L’AKP en ligne de mire
«Je suis un proche du martyr mais je suis derrière alors que ces gens sont au premier rang», s’est révolté le lieutenant colonel qui a pris pour cible les députés de l’AKP qui sont venus se placer au premier rang. «Ceux qui disaient ‘la paix jusqu’au bout’, pourquoi maintenant disent-ils ‘la guerre jusqu’à la fin’ ? Qu’est-ce qui a changé ?», s’est-il interrogé. Ces critiques visant directement l’AKP qui avait lancé «le processus de paix» il y a 3 ans ont donc atteint une nouvelle étape. Les funérailles des soldats tombés sont devenues le lieu et l’endroit pour exprimer ses critiques. Ainsi, la semaine dernière à Bursa, lors des funérailles de Recep Baydur, soldat tombé à Siirt, le président de la République avait été pris pour cible. «Le président Erdogan doit être fier, les frères s’entretuent à nouveau», s’est plaint un cousin du martyr. «S’il (Erdogan) avait eu ce qu’il souhaitait le 7 juin dernier, nous n’aurions pas eu ces pertes n’est-ce pas ?», a demandé une personne endeuillée au ministre de la Santé, Mehmet Muezzinoglu qui était présent aux funérailles du sergent Bahadir Aydin.
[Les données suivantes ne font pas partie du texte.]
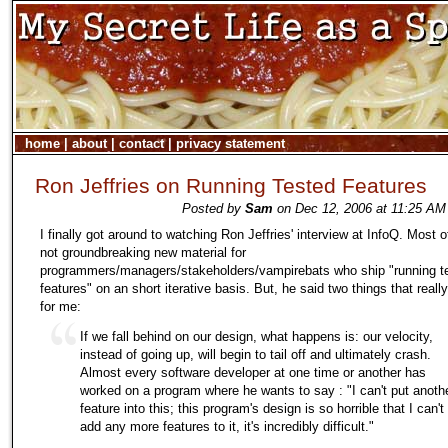
home
|
about
|
contact
|
privacy statement
Ron Jeffries on Running Tested Features
Posted by
Sam
on Dec 12, 2006 at 11:25 AM
I finally got around to watching Ron Jeffries' interview at InfoQ. Most of
not groundbreaking new material for
programmers/managers/stakeholders/vampirebats who ship "running t
features" on an short iterative basis. But, he said two things that reall
for me:
If we fall behind on our design, what happens is: our velocity,
instead of going up, will begin to tail off and ultimately crash.
Almost every software developer at one time or another has
worked on a program where he wants to say : "I can't put anoth
feature into this; this program's design is so horrible that I can't
add any more features to it, it's incredibly difficult."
Le ministre avait indiqué que si le «régime présidentiel avait été installé, ces pertes n’auraient pas eu lieu». Il a même répété ces propos ce dimanche 23 août.

La politique s’incruste dans les funérailles
Dans l’islam, tout musulman qui tombe en martyr a sa place au paradis. Il s’agit même du deuxième échelon le plus élevé après celui du Prophète. Les Turcs restent particulièrement attachés à ces valeurs et il est très rare que l’on assiste à de telles contestations lors de funérailles. Ce sont plutôt des moments de forte solidarité. Mais ces derniers jours, les choses ont changé et la politique s’est infiltrée dans cet espace qui lui était «interdit». Ainsi, outre ces contestations, on peut se rappeler du discours du président Erdogan, la main posée sur le cercueil d’Ahmet Camur à Trabzon. Il avait notamment parlé «du bonheur que sa famille devait éprouver» après avoir vu leur proche tomber en martyr. Depuis la reprise des combats il y a un mois, environ 60 soldats turcs sont tombés alors que le régime prétend que plus de 750 terroristes du PKK auraient été tués, parmi eux de nombreux civils désignés comme « terroristes » parce que Kurdes.